The back-and-forth between Canadian officials and Ticketmaster escalated this week, as The Commissioner of Competition hit back against the ticketer and parent company Live Nation after they claimed their “drip” pricing practices were industry standard rather than deceptive for consumers.
“Any bald suggestion that consumers would somehow be able to divine the actual cost of tickets before the Respondents choose to reveal them is simply incorrect,” the commissioner said in a response filed Tuesday with the Competition Tribunal, according to The Canadian Press. “Many other e-commerce companies, when promoting other products to consumers, present prices that are in fact attainable as the first price consumers see.”

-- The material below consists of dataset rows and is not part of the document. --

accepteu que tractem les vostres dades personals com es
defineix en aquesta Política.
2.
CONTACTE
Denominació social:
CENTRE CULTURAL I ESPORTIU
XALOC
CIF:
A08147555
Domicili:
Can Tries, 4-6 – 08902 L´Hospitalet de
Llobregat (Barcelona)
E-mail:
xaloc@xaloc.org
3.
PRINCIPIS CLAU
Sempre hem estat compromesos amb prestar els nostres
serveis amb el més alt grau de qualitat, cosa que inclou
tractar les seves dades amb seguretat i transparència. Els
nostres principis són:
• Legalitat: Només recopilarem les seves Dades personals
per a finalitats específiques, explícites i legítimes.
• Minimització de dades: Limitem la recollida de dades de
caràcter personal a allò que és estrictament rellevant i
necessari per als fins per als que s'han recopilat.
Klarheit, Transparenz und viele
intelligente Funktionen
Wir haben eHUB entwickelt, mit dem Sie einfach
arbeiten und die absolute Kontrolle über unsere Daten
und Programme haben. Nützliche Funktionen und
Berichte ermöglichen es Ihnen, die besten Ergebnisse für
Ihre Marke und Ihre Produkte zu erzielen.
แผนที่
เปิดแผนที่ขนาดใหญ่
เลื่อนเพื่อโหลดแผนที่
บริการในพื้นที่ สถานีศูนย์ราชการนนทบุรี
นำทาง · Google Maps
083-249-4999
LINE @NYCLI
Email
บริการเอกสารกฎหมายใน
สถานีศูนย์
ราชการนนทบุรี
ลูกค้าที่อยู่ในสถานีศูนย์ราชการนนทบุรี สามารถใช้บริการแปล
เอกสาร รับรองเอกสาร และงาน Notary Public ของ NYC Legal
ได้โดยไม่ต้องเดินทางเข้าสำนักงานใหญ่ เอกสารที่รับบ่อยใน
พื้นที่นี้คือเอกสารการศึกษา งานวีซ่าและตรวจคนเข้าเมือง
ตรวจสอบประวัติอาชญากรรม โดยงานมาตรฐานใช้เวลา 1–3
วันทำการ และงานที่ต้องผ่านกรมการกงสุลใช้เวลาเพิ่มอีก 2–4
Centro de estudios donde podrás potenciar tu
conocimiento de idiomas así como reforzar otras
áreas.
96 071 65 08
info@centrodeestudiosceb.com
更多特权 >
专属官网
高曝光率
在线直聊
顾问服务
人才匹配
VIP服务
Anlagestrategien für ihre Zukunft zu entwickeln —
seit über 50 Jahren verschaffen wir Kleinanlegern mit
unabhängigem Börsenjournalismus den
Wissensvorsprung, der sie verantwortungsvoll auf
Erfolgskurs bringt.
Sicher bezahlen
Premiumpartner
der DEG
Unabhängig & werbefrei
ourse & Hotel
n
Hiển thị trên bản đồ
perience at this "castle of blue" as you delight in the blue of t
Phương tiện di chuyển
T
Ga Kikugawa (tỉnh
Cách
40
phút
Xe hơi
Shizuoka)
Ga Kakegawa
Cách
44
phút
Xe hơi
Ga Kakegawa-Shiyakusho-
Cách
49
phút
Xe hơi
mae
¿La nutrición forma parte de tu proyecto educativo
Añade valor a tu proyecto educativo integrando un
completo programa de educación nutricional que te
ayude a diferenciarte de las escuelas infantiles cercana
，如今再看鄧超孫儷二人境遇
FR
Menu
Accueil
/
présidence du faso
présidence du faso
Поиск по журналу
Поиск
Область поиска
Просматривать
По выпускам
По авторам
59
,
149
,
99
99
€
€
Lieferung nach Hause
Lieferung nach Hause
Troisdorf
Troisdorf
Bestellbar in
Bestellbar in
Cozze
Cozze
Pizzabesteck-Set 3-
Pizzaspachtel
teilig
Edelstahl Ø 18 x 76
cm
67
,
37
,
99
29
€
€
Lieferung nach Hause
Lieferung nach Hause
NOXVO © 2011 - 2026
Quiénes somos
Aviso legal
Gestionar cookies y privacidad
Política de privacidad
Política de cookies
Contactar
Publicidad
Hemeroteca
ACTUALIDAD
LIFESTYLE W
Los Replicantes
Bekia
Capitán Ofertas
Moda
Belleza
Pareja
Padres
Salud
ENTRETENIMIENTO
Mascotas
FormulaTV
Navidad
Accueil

Ticketmaster and Live Nation were first targeted by Canadian authorities for the practice of “drip pricing” in January. Drip pricing is the method through which one price is shown to the consumer as a stated value for an item, only to stack fees on top of that at the final moment before a purchase is made – often after a buyer has made up their mind. The Competition Bureau filed suit against the entertainment giant in January, which was followed in short order by a class action lawsuit brought by Michael Lindenbach.
In its review of the marketing practices employed by Ticketmaster, the Bureau found that Ticketmaster’s fees generally inflated the price of tickets by more than 20 percent. In some cases, the fees amounted to more than 60% of the originally stated value. It requested the Competition Tribunal order the practice be stopped and the companies be hit with penalties.
While it did not respond to a request for comment made by The Canadian Press this week, Ticketmaster and Live Nation have fought the claims vociferously, claiming that their pricing system is “standard in the ticketing industry,” “transparent, pro-consumer and proper.”
“Ticketmaster never suggests or implies that there are no fees associated with a consumer’s purchase. The opposite is true,” it told the Tribunal. “Consumers who purchase tickets online are aware that they will pay fees above the unit price of a ticket.”
Where the fees fairness question will land as the officials and the largest entertainment company in North America go toe to toe is anybody’s guess. Ticketmaster is accurate in saying that its practices of piling fees on top of whatever random number may be assigned as “face value” for that given moment has been resigned to by most consumers. At the same time, even Live Nation’s Chief Executive Officer has admitted that those fees are sometimes “not defendable.”